As a father, Harrison felt uneasy comparing the stalled adoption to a miscarriage, but said a miscarriage is an apt presentation of his feelings.

“In some ways this feels like a miscarriage but maybe even worse it feels like we lived in the ninth month of a pregnancy for four and a half years and then we lost that baby,” Harrison said, “and then in my understanding of God’s providence a dead baby is with Jesus in heaven today.

“But our unfulfilled pregnancy or unfulfilled adoption is going to end with a little boy that has no home, has no parents, has no mom and dad, no brothers or sisters, has no immediate access to the Gospel from his mom and dad, or his siblings, or his church family, or his aunts or uncles, or grandma and grandpa.”

On their first date, while both Lauren and Harrison shared hopes of adopting from China, Harrison also shared his hope of adopting domestically.

Harrison’s dream of adopting domestically is being realized in Auggie, a Chinese orphan who came to the U.S. through an intercountry adoption in January 2024 that didn’t work out for the American family, Lauren told Baptist Press. Through Lifeline, the Smiths are in the process of adopting Auggie, 10, from the American family. Lauren was filing paperwork related to the adoption when she spoke with Baptist Press Jan. 24.

Auggie has been in the Smith home since November 2024. He spent his first Christmas in the U.S. there, and played a camel in the Nativity scene at Cornerstone Presbyterian Church where Harrison serves as family discipleship and outreach pastor.

“I look at our son Auggie and I’m just overwhelmed by the Lord’s goodness that He’d bring him to us,” Lauren said, but seeing how much Auggie has already been able to learn about Jesus also emphasizes Benaiah’s loss.

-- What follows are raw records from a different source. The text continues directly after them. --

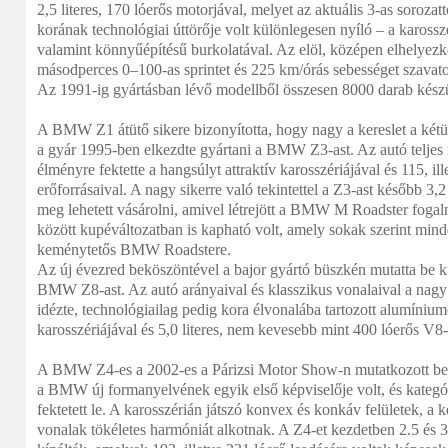
2,5 literes, 170 lóerős motorjával, melyet az aktuális 3-as sorozat
korának technológiai úttörője volt különlegesen nyíló – a karosszé
valamint könnyűépítésű burkolatával. Az elöl, középen elhelyezke
másodperces 0–100-as sprintet és 225 km/órás sebességet szavatol
Az 1991-ig gyártásban lévő modellből összesen 8000 darab készü
A BMW Z1 átütő sikere bizonyította, hogy nagy a kereslet a kétül
a gyár 1995-ben elkezdte gyártani a BMW Z3-ast. Az autó teljes 
élményre fektette a hangsúlyt attraktív karosszériájával és 115, i
erőforrásaival. A nagy sikerre való tekintettel a Z3-ast később 3,2 
meg lehetett vásárolni, amivel létrejött a BMW M Roadster foga
között kupéváltozatban is kapható volt, amely sokak szerint min
keménytetős BMW Roadstere.
Az új évezred beköszöntével a bajor gyártó büszkén mutatta be kü
BMW Z8-ast. Az autó arányaival és klasszikus vonalaival a nag
idézte, technológiailag pedig kora élvonalába tartozott alumínium
karosszériájával és 5,0 literes, nem kevesebb mint 400 lóerős V8-
A BMW Z4-es a 2002-es a Párizsi Motor Show-n mutatkozott be
a BMW új formanyelvének egyik első képviselője volt, és kategór
fektetett le. A karosszérián játszó konvex és konkáv felületek, a 
vonalak tökéletes harmóniát alkotnak. A Z4-et kezdetben 2.5 és 3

Whatever the outcome, the family will continue praying for Benaiah, Lauren said, and expresses appreciation for Lifeline.

“They’ve been a great support and rock for us,” Lauren said of Lifeline, describing Thrasher as a listening, godly counselor who has encouraged her at the toughest times.

Lifeline is studying ways to help orphans who remain in China without the prospect of adoption, Thrasher said, eyeing such aid as medical facilities, therapy or additional education for orphanage employees. Lifeline last provided services in China in 2019 training social workers, and in other countries has provided life skills training for orphans to equip them for life as adults.

“We’ve really just been trying to figure out how do we impact the lives of the children that will remain in China and not have the opportunity to be adopted,” Thrasher said. “We have several ideas, we’re just looking for ways back in, to be on the ground in China again.”